• [Problem description]
Write out the listing below without alteration, omitting its pictures.

:: Data to process ::

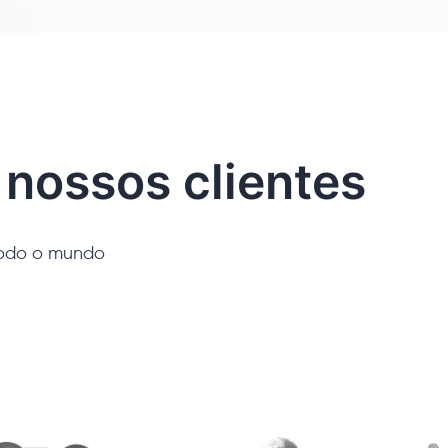
 nossos clientes
todo o mundo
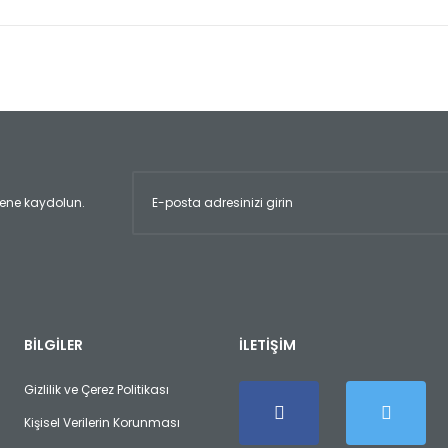
er konularda yetersiz gördüğünüz noktaları öneri formunu kullanarak tara
Bu ürüne ilk yorumu siz yapın!
Yorum Yaz
ltene kaydolun.
Gönder
BİLGİLER
İLETİŞİM
Gizlilik ve Çerez Politikası
Kişisel Verilerin Korunması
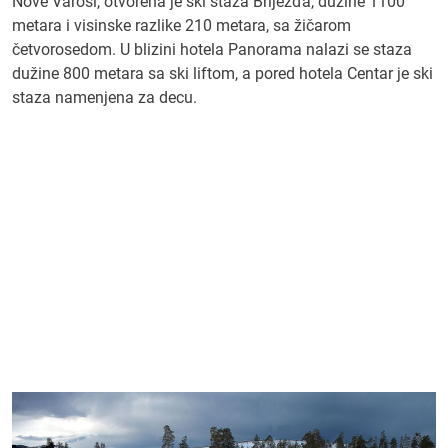
Nove Varoši, otvorena je ski staza Briježđa, dužine 1100
metara i visinske razlike 210 metara, sa žičarom
četvorosedom. U blizini hotela Panorama nalazi se staza
dužine 800 metara sa ski liftom, a pored hotela Centar je ski
staza namenjena za decu.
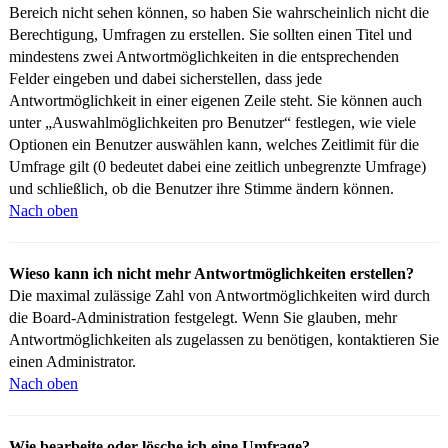
Bereich nicht sehen können, so haben Sie wahrscheinlich nicht die
Berechtigung, Umfragen zu erstellen. Sie sollten einen Titel und
mindestens zwei Antwortmöglichkeiten in die entsprechenden
Felder eingeben und dabei sicherstellen, dass jede
Antwortmöglichkeit in einer eigenen Zeile steht. Sie können auch
unter „Auswahlmöglichkeiten pro Benutzer“ festlegen, wie viele
Optionen ein Benutzer auswählen kann, welches Zeitlimit für die
Umfrage gilt (0 bedeutet dabei eine zeitlich unbegrenzte Umfrage)
und schließlich, ob die Benutzer ihre Stimme ändern können.
Nach oben
Wieso kann ich nicht mehr Antwortmöglichkeiten erstellen?
Die maximal zulässige Zahl von Antwortmöglichkeiten wird durch
die Board-Administration festgelegt. Wenn Sie glauben, mehr
Antwortmöglichkeiten als zugelassen zu benötigen, kontaktieren Sie
einen Administrator.
Nach oben
Wie bearbeite oder lösche ich eine Umfrage?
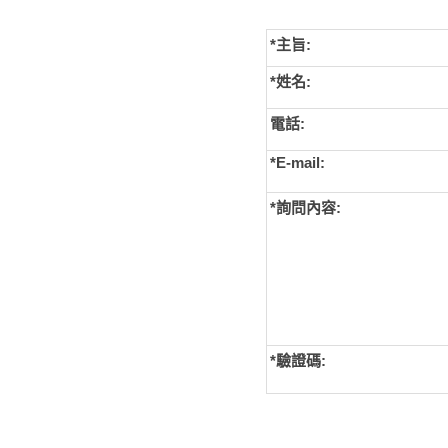
*主旨:
*姓名:
電話:
*E-mail:
*詢問內容:
*
驗證碼:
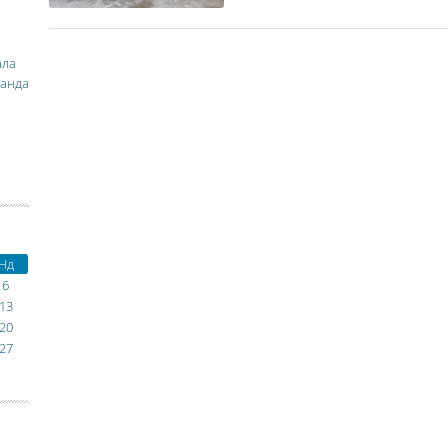
ала
манда
Нд
6
13
20
27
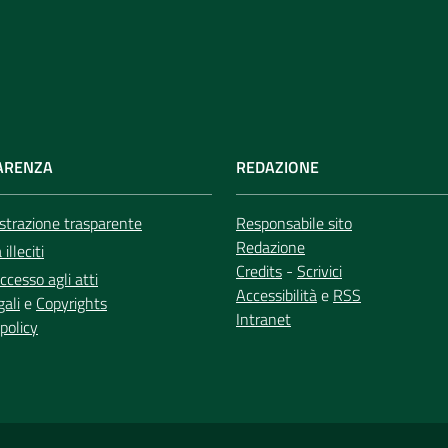
ARENZA
REDAZIONE
trazione trasparente
Responsabile sito
Redazione
illeciti
Credits
-
Scrivici
ccesso agli atti
Accessibilità
e
RSS
gali
e
Copyrights
Intranet
policy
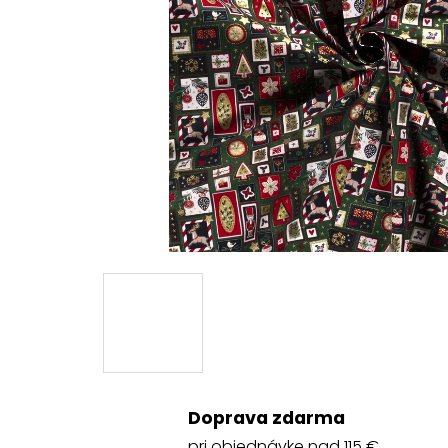
Doprava zdarma
pri objednávke nad 115 €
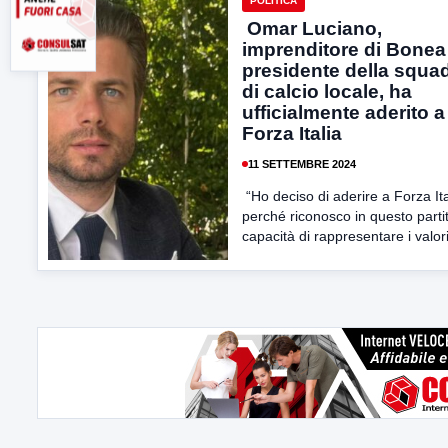
POLITICA
Omar Luciano,
imprenditore di Bonea
presidente della squa
di calcio locale, ha
ufficialmente aderito a
Forza Italia
11 SETTEMBRE 2024
“Ho deciso di aderire a Forza Ita
perché riconosco in questo partit
capacità di rappresentare i valori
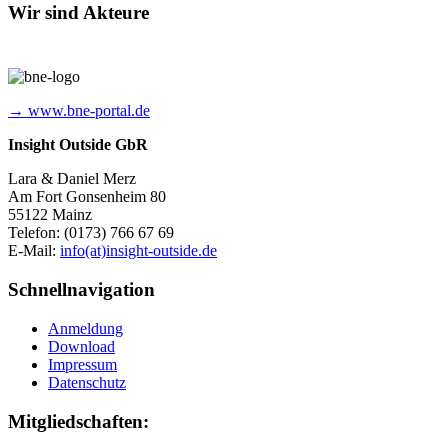
Wir sind Akteure
→ www.bne-portal.de
Insight Outside GbR
Lara & Daniel Merz
Am Fort Gonsenheim 80
55122 Mainz
Telefon: (0173) 766 67 69
E-Mail:
info(at)insight-outside.de
Schnellnavigation
Anmeldung
Download
Impressum
Datenschutz
Mitgliedschaften:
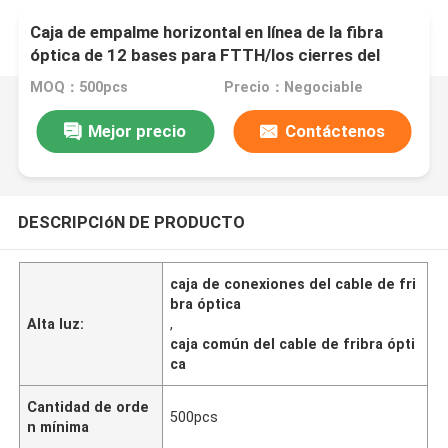
Caja de empalme horizontal en línea de la fibra
óptica de 12 bases para FTTH/los cierres del
empalme de la fibra
MOQ：500pcs
Precio：Negociable
Mejor precio
Contáctenos
DESCRIPCIóN DE PRODUCTO
caja de conexiones del cable de fri
bra óptica
Alta luz:
,
caja común del cable de fribra ópti
ca
Cantidad de orde
500pcs
n mínima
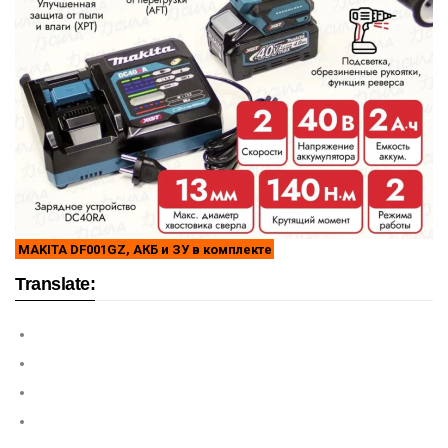
MAKITA DF001GZ, АКБ и ЗУ в комплекте
Translate:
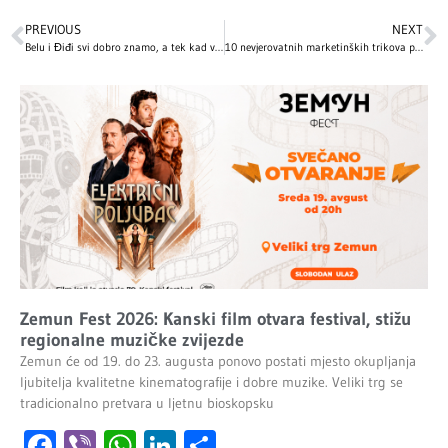
PREVIOUS
NEXT
Belu i Điđi svi dobro znamo, a tek kad vidite njihovog mlađeg brata! O šarmu Anvara Hadida ne prestaje da bruji svet! (FOTO)
10 nevjerovatnih marketinških trikova prilikom izdanja albuma, od U2 do Beyoncé
Zemun Fest 2026: Kanski film otvara festival, stižu
regionalne muzičke zvijezde
Zemun će od 19. do 23. augusta ponovo postati mjesto okupljanja
ljubitelja kvalitetne kinematografije i dobre muzike. Veliki trg se
tradicionalno pretvara u ljetnu bioskopsku
Facebook
Viber
WhatsApp
LinkedIn
Share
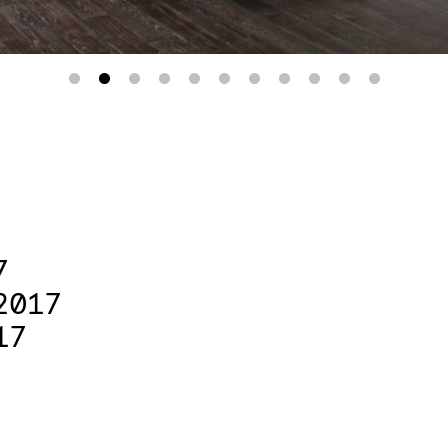
7
2017
17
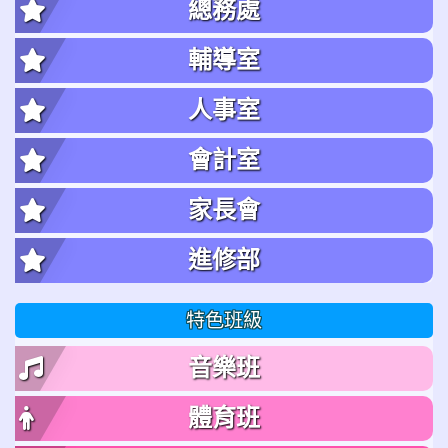
總務處
輔導室
人事室
會計室
家長會
進修部
特色班級
音樂班
體育班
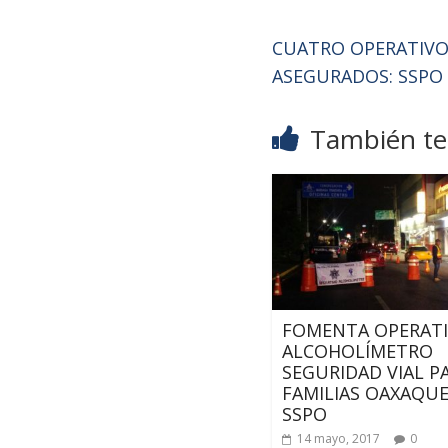
CUATRO OPERATIVOS
ASEGURADOS: SSPO
También te 
FOMENTA OPERAT
ALCOHOLÍMETRO
SEGURIDAD VIAL P
FAMILIAS OAXAQUE
SSPO
14 mayo, 2017
0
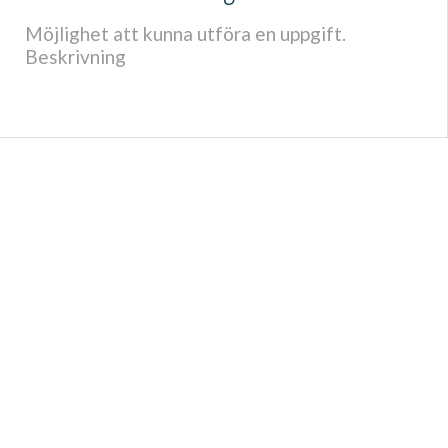
Möjlighet att kunna utföra en uppgift.
Beskrivning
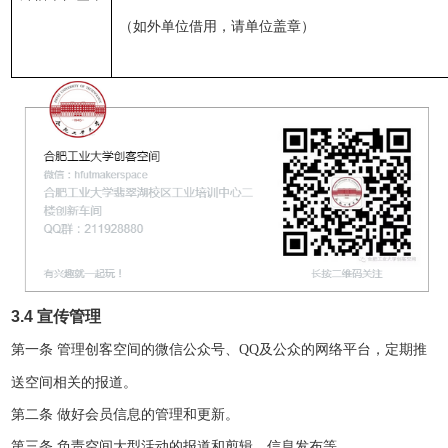
（如外单位借用，请单位盖章）
3.4
宣传管理
第一条
管理创客空间的微信公众号、
及公众的网络平台，定期推
QQ
送空间相关的报道。
第二条
做好会员信息的管理和更新。
第三条
负责空间大型活动的报道和剪辑、信息发布等。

:::

• [Result for this exercise]
 nossos clientes
todo o mundo
er konularda yetersiz gördüğünüz noktaları öneri formunu kullanarak tara
Bu ürüne ilk yorumu siz yapın!
Yorum Yaz
ltene kaydolun.
Gönder
BİLGİLER
İLETİŞİM
Gizlilik ve Çerez Politikası
Kişisel Verilerin Korunması
Nove Varoši, otvorena je ski staza Briježđa, dužine 1100
metara i visinske razlike 210 metara, sa žičarom
četvorosedom. U blizini hotela Panorama nalazi se staza
dužine 800 metara sa ski liftom, a pored hotela Centar je ski
staza namenjena za decu.
Bereich nicht sehen können, so haben Sie wahrscheinlich nicht die
Berechtigung, Umfragen zu erstellen. Sie sollten einen Titel und
mindestens zwei Antwortmöglichkeiten in die entsprechenden
Felder eingeben und dabei sicherstellen, dass jede
Antwortmöglichkeit in einer eigenen Zeile steht. Sie können auch
unter „Auswahlmöglichkeiten pro Benutzer“ festlegen, wie viele
Optionen ein Benutzer auswählen kann, welches Zeitlimit für die
Umfrage gilt (0 bedeutet dabei eine zeitlich unbegrenzte Umfrage)
und schließlich, ob die Benutzer ihre Stimme ändern können.
Nach oben
Wieso kann ich nicht mehr Antwortmöglichkeiten erstellen?
Die maximal zulässige Zahl von Antwortmöglichkeiten wird durch
die Board-Administration festgelegt. Wenn Sie glauben, mehr
Antwortmöglichkeiten als zugelassen zu benötigen, kontaktieren Sie
einen Administrator.
Nach oben
Wie bearbeite oder lösche ich eine Umfrage?
*主旨:
*姓名:
電話:
*E-mail:
*詢問內容:
*
驗證碼:
ала
манда
Нд
6
13
20
27
ARENZA
REDAZIONE
trazione trasparente
Responsabile sito
Redazione
illeciti
Credits
-
Scrivici
ccesso agli atti
Accessibilità
e
RSS
gali
e
Copyrights
Intranet
policy
Doprava zdarma
pri objednávke nad 115 €
POLITICA
Omar Luciano,
imprenditore di Bonea
presidente della squa
di calcio locale, ha
ufficialmente aderito a
Forza Italia
11 SETTEMBRE 2024
“Ho deciso di aderire a Forza Ita
perché riconosco in questo partit
capacità di rappresentare i valori
Wir sind Akteure
→ www.bne-portal.de
Insight Outside GbR
Lara & Daniel Merz
Am Fort Gonsenheim 80
55122 Mainz
Telefon: (0173) 766 67 69
E-Mail:
info(at)insight-outside.de
Schnellnavigation
Anmeldung
Download
Impressum
Datenschutz
Mitgliedschaften:
Caja de empalme horizontal en línea de la fibra
óptica de 12 bases para FTTH/los cierres del
empalme de la fibra
MOQ：500pcs
Precio：Negociable
Mejor precio
Contáctenos
DESCRIPCIóN DE PRODUCTO
caja de conexiones del cable de fri
bra óptica
Alta luz:
,
caja común del cable de fribra ópti
ca
Cantidad de orde
500pcs
n mínima
MAKITA DF001GZ, АКБ и ЗУ в комплекте
Translate:
PREVIOUS
NEXT
Belu i Điđi svi dobro znamo, a tek kad vidite njihovog mlađeg brata! O šarmu Anvara Hadida ne prestaje da bruji svet! (FOTO)
10 nevjerovatnih marketinških trikova prilikom izdanja albuma, od U2 do Beyoncé
Zemun Fest 2026: Kanski film otvara festival, stižu
regionalne muzičke zvijezde
Zemun će od 19. do 23. augusta ponovo postati mjesto okupljanja
ljubitelja kvalitetne kinematografije i dobre muzike. Veliki trg se
tradicionalno pretvara u ljetnu bioskopsku
Facebook
Viber
WhatsApp
LinkedIn
Share
7
2017
17
總務處
輔導室
人事室
會計室
家長會
進修部
特色班級
音樂班
體育班
CUATRO OPERATIVOS
ASEGURADOS: SSPO
También te 
FOMENTA OPERAT
ALCOHOLÍMETRO
SEGURIDAD VIAL P
FAMILIAS OAXAQUE
SSPO
14 mayo, 2017
0
Möjlighet att kunna utföra en uppgift.
Beskrivning
（如外单位借用，请单位盖章）
3.4
宣传管理
第一条
管理创客空间的微信公众号、
及公众的网络平台，定期推
QQ
送空间相关的报道。
第二条
做好会员信息的管理和更新。
第三条
负责空间大型活动的报道和剪辑、信息发布等。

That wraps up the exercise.